I’m using FLAME to run some code that has a tendency to fail (external libraries that are out of my control). When FLAME works, it works great; when it fails, it will normally work if I just rerun it.
I’m having two main issues:
- Sometimes the boot time can take several minutes for a machine. I would say 1/2 of the time it’s less than 1 minute, 1/4 of the time it’s between 1 and 2 minutes, and 1/4 of the time between 2 and 10 minutes (I think 8 minutes is the longest I’ve seen it take).
- If the process fails, it fails in a bunch of spectacular and varied ways. OOM, process crashed, process hangs, infinite loops… fun stuff.
What I’ve found works the best is to wrap it in a bunch of try catch rescue blocks, give the FLAME pool a long boot_timeout, and give the FLAME pool a standard normal timeout.
However, when FLAME times out the process, I get this message:
** (EXIT from #PID<0.1418.0>) shell process exited with reason: killed
And no response back to my parent caller of the process.
The only way I know how to resolve this is to wrap it in my own Task
and give it a timeout and handle that, but this does not give me the ability to give it extra time for a boot timeout.

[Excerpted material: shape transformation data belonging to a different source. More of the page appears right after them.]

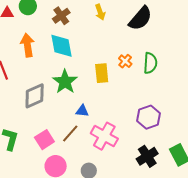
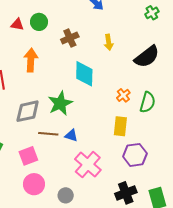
cyan diamond: (62, 46) -> (84, 74), moved
yellow rectangle: (102, 73) -> (120, 126), moved
brown line: (70, 133) -> (48, 134), moved, turned 42

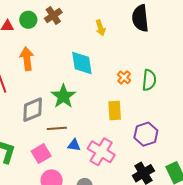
brown cross: (70, 38) -> (53, 15), moved
black semicircle: (147, 57) -> (140, 18), moved, turned 132
yellow rectangle: (120, 126) -> (115, 111), moved
blue triangle: (71, 136) -> (74, 145), moved

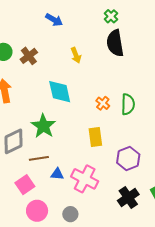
brown cross: (53, 15) -> (29, 56), moved

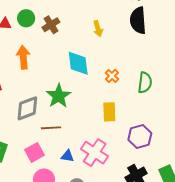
orange cross: (103, 103) -> (112, 76), moved
blue triangle: (57, 174) -> (67, 156), moved

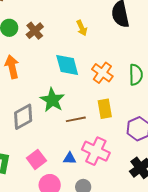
orange cross: (112, 76) -> (102, 73), size x1.5
brown line: (51, 128) -> (76, 119), moved

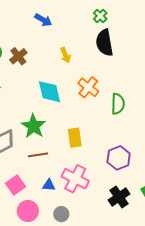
orange cross: (102, 73) -> (88, 87), moved
yellow rectangle: (105, 109) -> (75, 138), moved
brown line: (76, 119) -> (38, 155), moved

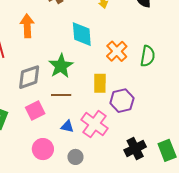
orange cross: (88, 87) -> (117, 51), moved
purple hexagon: (119, 158) -> (122, 101), moved
pink square: (16, 185) -> (35, 110), moved

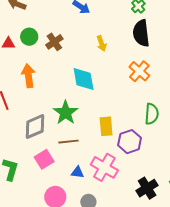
orange cross: (117, 51) -> (139, 71), moved
green semicircle: (148, 56) -> (152, 114), moved

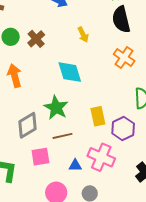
pink square: (44, 159) -> (40, 157), turned 30

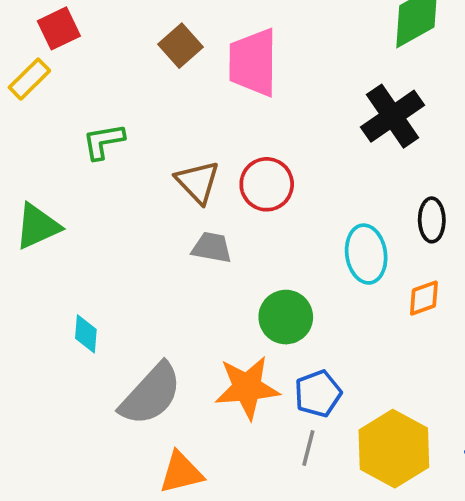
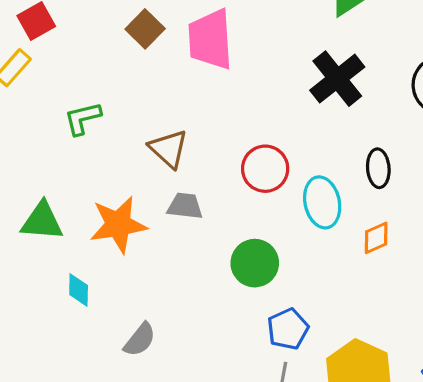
red circle: (267, 184) -> (265, 169), moved
green triangle: (37, 226) -> (42, 221), moved, turned 33
orange star: (247, 388) -> (118, 225), moved
gray semicircle: (151, 394) -> (140, 340), size x0.6

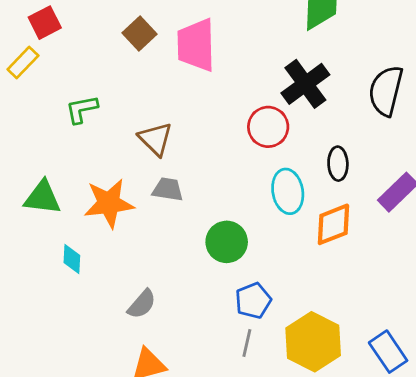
red circle: (265, 169) -> (268, 127), moved
orange diamond: (376, 238) -> (333, 224), size x1.5
gray semicircle: (140, 340) -> (142, 304), moved

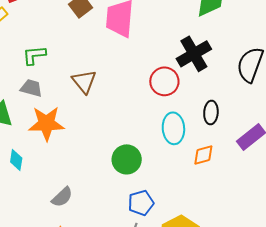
gray trapezoid: (168, 189) -> (31, 88), moved
orange diamond: (333, 224) -> (203, 155), size x0.7

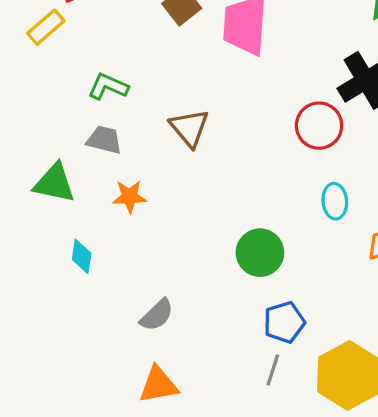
green L-shape: (34, 55) -> (108, 87), turned 30
orange star: (46, 123) -> (129, 197), size x0.6
cyan ellipse: (173, 128) -> (335, 201), size x0.7

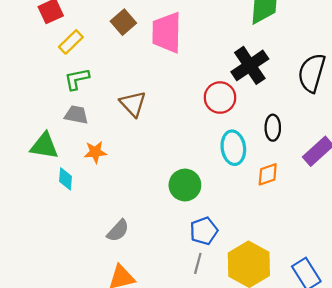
yellow rectangle: (46, 27) -> (71, 42), moved
green L-shape: (108, 87) -> (77, 79), turned -32
cyan ellipse: (335, 201) -> (233, 148), size x1.4
cyan diamond: (82, 256) -> (65, 179), moved

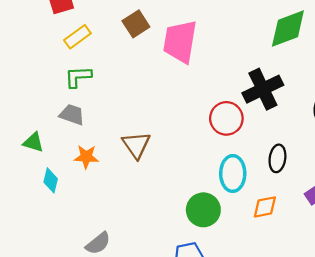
brown triangle: (133, 104) -> (136, 145), moved
green triangle: (44, 146) -> (33, 142), size x0.7
green circle: (185, 185) -> (203, 210), moved

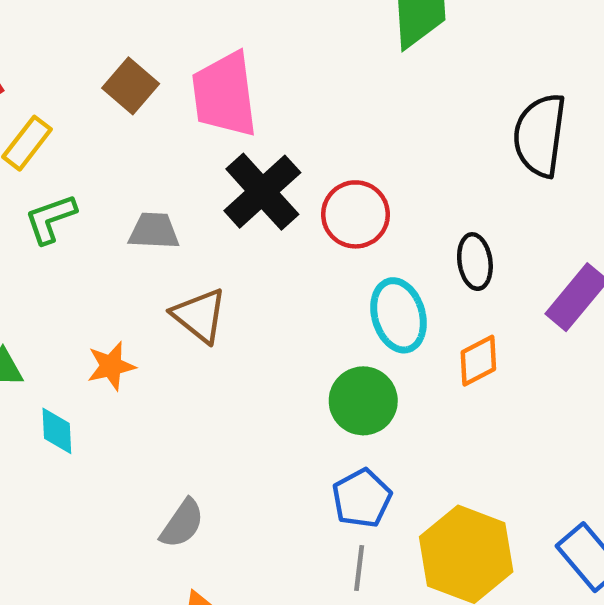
black cross: (263, 89) -> (262, 192), moved
gray trapezoid: (72, 115) -> (154, 231), moved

This is all the control and error logic I have wrapped around a single call, where really all I care about is reliably returning an {:ok, val}
or {:error, reason}
tuple:
@timeout :timer.seconds(60)
def timeout(), do: @timeout
# returns {:ok, {spans, words}} or {:error, reason}
def spanwords(text, language) do
lang = Lang.find(language)
pool = to_pool(lang["stanza"])
FLAME.call(pool, fn ->
try do
Producer.spanwords(text, lang["xxx"])
catch
:exit, reason -> {:error, {:exit, reason, :runner}}
end
end)
catch
:exit, reason -> {:error, {:exit, reason, :caller}}
end
def spanwords(text, language, retries) do
res = spanwords_async(text, language)
base_case = is_nil(retries) || retries < 1
if spanwords_success?(res) || base_case do
res
else
spanwords(text, language, retries - 1)
end
end
def spanwords_async(text, language) do
task =
Task.Supervisor.async_nolink(Gambit.TaskSupervisor, fn ->
spanwords(text, language)
end)
Task.await(task, @timeout)
rescue
error -> {:error, error}
catch
:exit, {:timeout, _} -> {:error, :timeout}
:exit, reason -> {:error, {:exit, reason, :task}}
end
I guess I’m really asking two questions:
-
Is there a more sophisticated way to capture a timeout from a process? I want FLAME to handle the timeout to properly account for boot times, but still be able to capture that as an
{:error, :timeout}
tuple -
Error handling is still very murky for me in Elixir. Is there a more straightforward way to just so “no matter what return either an {:ok, val} or {:error, reason} tuple” (or a list thereof) instead of various different catches and rescues and Task wrapping etc?